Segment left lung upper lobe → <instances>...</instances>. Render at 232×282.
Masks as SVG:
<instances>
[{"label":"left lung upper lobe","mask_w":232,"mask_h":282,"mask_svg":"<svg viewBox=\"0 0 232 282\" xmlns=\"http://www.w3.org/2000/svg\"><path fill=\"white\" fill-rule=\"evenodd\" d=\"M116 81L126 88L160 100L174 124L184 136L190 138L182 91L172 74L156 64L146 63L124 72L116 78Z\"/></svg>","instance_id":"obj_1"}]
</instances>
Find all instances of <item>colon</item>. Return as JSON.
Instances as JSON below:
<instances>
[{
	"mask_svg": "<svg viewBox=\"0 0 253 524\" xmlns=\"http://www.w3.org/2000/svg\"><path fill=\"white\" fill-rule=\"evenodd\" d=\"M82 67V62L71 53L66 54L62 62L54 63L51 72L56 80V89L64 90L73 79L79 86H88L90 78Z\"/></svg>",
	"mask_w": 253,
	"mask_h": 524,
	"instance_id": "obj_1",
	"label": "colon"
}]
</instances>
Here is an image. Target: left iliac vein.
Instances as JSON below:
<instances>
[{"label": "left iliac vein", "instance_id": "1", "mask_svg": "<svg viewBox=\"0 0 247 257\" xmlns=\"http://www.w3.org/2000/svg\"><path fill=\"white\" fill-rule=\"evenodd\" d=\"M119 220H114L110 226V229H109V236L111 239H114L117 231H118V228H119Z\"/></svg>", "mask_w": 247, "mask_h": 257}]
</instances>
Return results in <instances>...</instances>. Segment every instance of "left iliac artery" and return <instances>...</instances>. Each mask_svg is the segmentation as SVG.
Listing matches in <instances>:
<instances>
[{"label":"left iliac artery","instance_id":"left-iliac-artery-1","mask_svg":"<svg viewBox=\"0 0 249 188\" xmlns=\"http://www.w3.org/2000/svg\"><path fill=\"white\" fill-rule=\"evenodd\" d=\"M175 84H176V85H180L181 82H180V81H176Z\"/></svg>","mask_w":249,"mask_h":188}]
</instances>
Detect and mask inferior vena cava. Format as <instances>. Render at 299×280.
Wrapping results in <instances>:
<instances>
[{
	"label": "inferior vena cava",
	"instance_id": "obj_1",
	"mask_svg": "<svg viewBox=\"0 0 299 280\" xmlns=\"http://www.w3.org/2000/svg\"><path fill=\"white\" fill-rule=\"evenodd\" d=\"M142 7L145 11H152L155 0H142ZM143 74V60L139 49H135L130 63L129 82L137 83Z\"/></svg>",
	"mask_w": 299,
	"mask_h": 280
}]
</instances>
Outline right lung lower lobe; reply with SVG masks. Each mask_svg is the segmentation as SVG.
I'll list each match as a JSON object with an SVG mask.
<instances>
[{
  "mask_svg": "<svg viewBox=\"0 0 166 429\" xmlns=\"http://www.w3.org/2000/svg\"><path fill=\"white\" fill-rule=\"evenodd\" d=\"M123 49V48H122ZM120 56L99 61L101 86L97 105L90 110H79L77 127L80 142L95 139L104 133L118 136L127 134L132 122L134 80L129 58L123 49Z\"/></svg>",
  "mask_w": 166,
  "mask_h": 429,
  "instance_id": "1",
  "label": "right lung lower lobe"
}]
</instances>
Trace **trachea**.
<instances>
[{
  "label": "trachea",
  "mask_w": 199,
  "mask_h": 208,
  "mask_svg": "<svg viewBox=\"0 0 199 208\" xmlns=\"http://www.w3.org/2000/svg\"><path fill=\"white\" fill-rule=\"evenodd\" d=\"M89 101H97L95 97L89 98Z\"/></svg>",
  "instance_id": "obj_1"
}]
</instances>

• What to work on: Set down each entry again, unchanged.

• Response to this exercise:
Segment left lung upper lobe → <instances>...</instances>. Render at 232×282.
Masks as SVG:
<instances>
[{"label":"left lung upper lobe","mask_w":232,"mask_h":282,"mask_svg":"<svg viewBox=\"0 0 232 282\" xmlns=\"http://www.w3.org/2000/svg\"><path fill=\"white\" fill-rule=\"evenodd\" d=\"M116 81L126 88L160 100L174 124L184 136L190 138L182 91L172 74L156 64L146 63L124 72L116 78Z\"/></svg>","instance_id":"obj_1"}]
</instances>
Find all instances of <item>colon</item>. Return as JSON.
Instances as JSON below:
<instances>
[{
	"mask_svg": "<svg viewBox=\"0 0 253 524\" xmlns=\"http://www.w3.org/2000/svg\"><path fill=\"white\" fill-rule=\"evenodd\" d=\"M82 67V62L71 53L66 54L62 62L54 63L51 72L56 80V89L64 90L73 79L79 86H88L90 78Z\"/></svg>",
	"mask_w": 253,
	"mask_h": 524,
	"instance_id": "obj_1",
	"label": "colon"
}]
</instances>
Here is an image. Target: left iliac vein.
Instances as JSON below:
<instances>
[{"label": "left iliac vein", "instance_id": "1", "mask_svg": "<svg viewBox=\"0 0 247 257\" xmlns=\"http://www.w3.org/2000/svg\"><path fill=\"white\" fill-rule=\"evenodd\" d=\"M119 220H114L110 226V229H109V236L111 239H114L117 231H118V228H119Z\"/></svg>", "mask_w": 247, "mask_h": 257}]
</instances>
Return results in <instances>...</instances>. Segment every instance of "left iliac artery" and return <instances>...</instances>. Each mask_svg is the segmentation as SVG.
Listing matches in <instances>:
<instances>
[{"label":"left iliac artery","instance_id":"left-iliac-artery-1","mask_svg":"<svg viewBox=\"0 0 249 188\" xmlns=\"http://www.w3.org/2000/svg\"><path fill=\"white\" fill-rule=\"evenodd\" d=\"M175 84H176V85H180L181 82H180V81H176Z\"/></svg>","mask_w":249,"mask_h":188}]
</instances>
Detect and mask inferior vena cava. Format as <instances>. Render at 299×280.
Wrapping results in <instances>:
<instances>
[{
	"label": "inferior vena cava",
	"instance_id": "obj_1",
	"mask_svg": "<svg viewBox=\"0 0 299 280\" xmlns=\"http://www.w3.org/2000/svg\"><path fill=\"white\" fill-rule=\"evenodd\" d=\"M142 7L145 11H152L155 0H142ZM143 74V60L139 49H135L130 63L129 82L137 83Z\"/></svg>",
	"mask_w": 299,
	"mask_h": 280
}]
</instances>
Outline right lung lower lobe; reply with SVG masks. Each mask_svg is the segmentation as SVG.
I'll list each match as a JSON object with an SVG mask.
<instances>
[{
  "mask_svg": "<svg viewBox=\"0 0 166 429\" xmlns=\"http://www.w3.org/2000/svg\"><path fill=\"white\" fill-rule=\"evenodd\" d=\"M123 49V48H122ZM120 56L99 61L101 86L97 105L90 110H79L77 127L80 142L95 139L104 133L118 136L127 134L132 122L134 80L129 58L123 49Z\"/></svg>",
  "mask_w": 166,
  "mask_h": 429,
  "instance_id": "1",
  "label": "right lung lower lobe"
}]
</instances>
Trace **trachea**.
<instances>
[{
  "label": "trachea",
  "mask_w": 199,
  "mask_h": 208,
  "mask_svg": "<svg viewBox=\"0 0 199 208\" xmlns=\"http://www.w3.org/2000/svg\"><path fill=\"white\" fill-rule=\"evenodd\" d=\"M89 101H97L95 97L89 98Z\"/></svg>",
  "instance_id": "obj_1"
}]
</instances>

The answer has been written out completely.